Residents recall past like it’s yesterday
Amazing things are in the Spokane Valley Heritage Museum. An air raid siren, antiquated wooden theater seats, a kiddy stagecoach ride and the inner workings of a dial telephone are some of the interactive exhibits that delight visitors.
Since opening in August 2003, the museum has whetted the historical appetites of more than 1,200 visitors. “We’re growing,” said Jayne Singleton, the museum’s curator who’s in awe of its progress and the dream that inspired it.
“I was going to Spokane Falls Community College in 1988, and I had a dream one night but it felt like I was there.”
In the dream, Singleton, wearing a 1920s dress, stepped off an old railroad car in Liberty Lake. In the distance was a large lighted dance hall with music and dancing.
Singleton, a “California girl” and resident of Spokane’s North Side at the time, had never read any history of the area. Intrigued, she relayed the dream to a professor. “I said, ‘Isn’t that weird?’ and he replied, ‘Well, no. There was a dance pavilion at Liberty Lake.’ ”
The rest, as they say, is history. “I was driven. I definitely have a passion for it, and everything in my life led up to it,” Singleton said about pursuing the concept of a museum.
The museum has a quaint, comfy feel that Singleton and volunteer Lois Cunningham believe are winning elements. “It feels like your visiting somebody’s home,” Cunningham said.
A museum curator spends plenty of time with the dead, but Singleton doesn’t mind. “I have a huge family is what it feels like,” she said. “There’s a lot of inspiring stories from John Q. Citizen that need to be told.” Occasionally, however, she meets history face to face.
Like the time volunteer Chuck King found albums containing unnamed photos of the Van Marter family whose 1906 mansion is on the corner of University and Valleyway. “I said, ‘Someday somebody will come in and tell us who’s who,’ ” Singleton said.
One week later, 90-year-old Mary Margaret Van Marter walked into the museum. “We got out the books, and she named the people in the pictures. At one picture she turned to me and said, ‘I hated that dress,’ and there she was in the photograph in that dress.”
Another time, Singleton was talking with a woman visiting the museum. “She said something about Dishman and I said, ‘Were you raised in Dishman?’ And she said, ‘No. I am a Dishman.’ That’s the way it always happens around here.”
The museum is a destination spot for schools, scout troops, retirement homes and out-of-town visitors. “We have a lot of repeats, and that’s exciting.”

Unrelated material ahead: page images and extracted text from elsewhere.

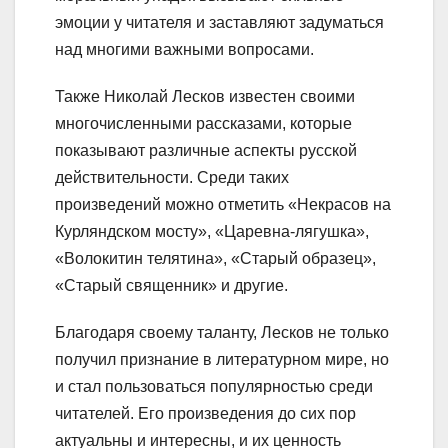
эмоции у читателя и заставляют задуматься
над многими важными вопросами.
Также Николай Лесков известен своими
многочисленными рассказами, которые
показывают различные аспекты русской
действительности. Среди таких
произведений можно отметить «Некрасов на
Курляндском мосту», «Царевна-лягушка»,
«Волокитин телятина», «Старый образец»,
«Старый священник» и другие.
Благодаря своему таланту, Лесков не только
получил признание в литературном мире, но
и стал пользоваться популярностью среди
читателей. Его произведения до сих пор
актуальны и интересны, и их ценность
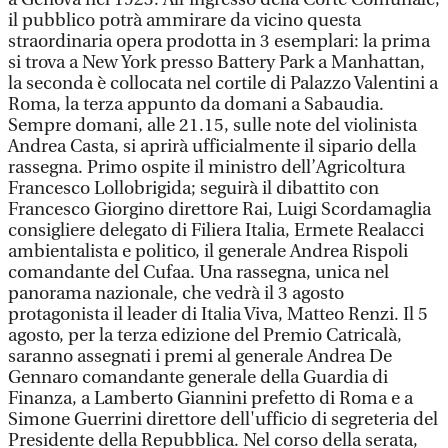
il pubblico potrà ammirare da vicino questa
straordinaria opera prodotta in 3 esemplari: la prima
si trova a New York presso Battery Park a Manhattan,
la seconda è collocata nel cortile di Palazzo Valentini a
Roma, la terza appunto da domani a Sabaudia.
Sempre domani, alle 21.15, sulle note del violinista
Andrea Casta, si aprirà ufficialmente il sipario della
rassegna. Primo ospite il ministro dell’Agricoltura
Francesco Lollobrigida; seguirà il dibattito con
Francesco Giorgino direttore Rai, Luigi Scordamaglia
consigliere delegato di Filiera Italia, Ermete Realacci
ambientalista e politico, il generale Andrea Rispoli
comandante del Cufaa. Una rassegna, unica nel
panorama nazionale, che vedrà il 3 agosto
protagonista il leader di Italia Viva, Matteo Renzi. Il 5
agosto, per la terza edizione del Premio Catricalà,
saranno assegnati i premi al generale Andrea De
Gennaro comandante generale della Guardia di
Finanza, a Lamberto Giannini prefetto di Roma e a
Simone Guerrini direttore dell'ufficio di segreteria del
Presidente della Repubblica. Nel corso della serata,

Singleton and Cunningham cite the interactive exhibits and the three-month rotation of the main exhibit as the reason for repeat visitors. “We’re constantly in a state of flux, and that’s our mission to always have something new.”
“United We Stood,” a recent World War II exhibit, “was loaded with emotion,” Singleton said. “It was a time when everybody was behind the war effort so we did a 1940s living room and the gold star in the window for the mothers who lost their sons in the war. One veteran came in and started talking, and he just bawled. He had never talked about it before. Then I started crying.
“There’s a lot of emotion with history, and this exhibit really resonated with the older people.
“There’s wonderment here, there’s awe, there’s sad emotions and happy emotions but overall there’s a lot of connecting going on here,” Singleton said.
And with each new exhibit comes the research. “There’s so much more to the story then the watered down versions in the text books.”
Currently, a fire fighter exhibit is under construction. Future exhibits will include Playfair and the Vietnam War. “I want to hear from them (Vietnam vets). That’s the same way we approached the World War II exhibit. Overwhelmingly it was their experience they wanted to show. They wanted it to be about America and the war.”
On Saturday the museum will host a Hot August Night fundraiser in the parking lot. For $15 per person visitors can travel back to the 1950s drive-in theater days with music, food, cars and ice cream. “It’s going to be the funnest fundraiser we’ve had,” Singleton said.
The museum’s directors are grateful to the community. “I could talk for hours about what we needed and how it got answered.”
They’re also eager to hear from the public about new exhibits. “We invite them to share with us what type of exhibits they want to see,” Singleton said.
“The museum belongs to everybody,” Cunningham added.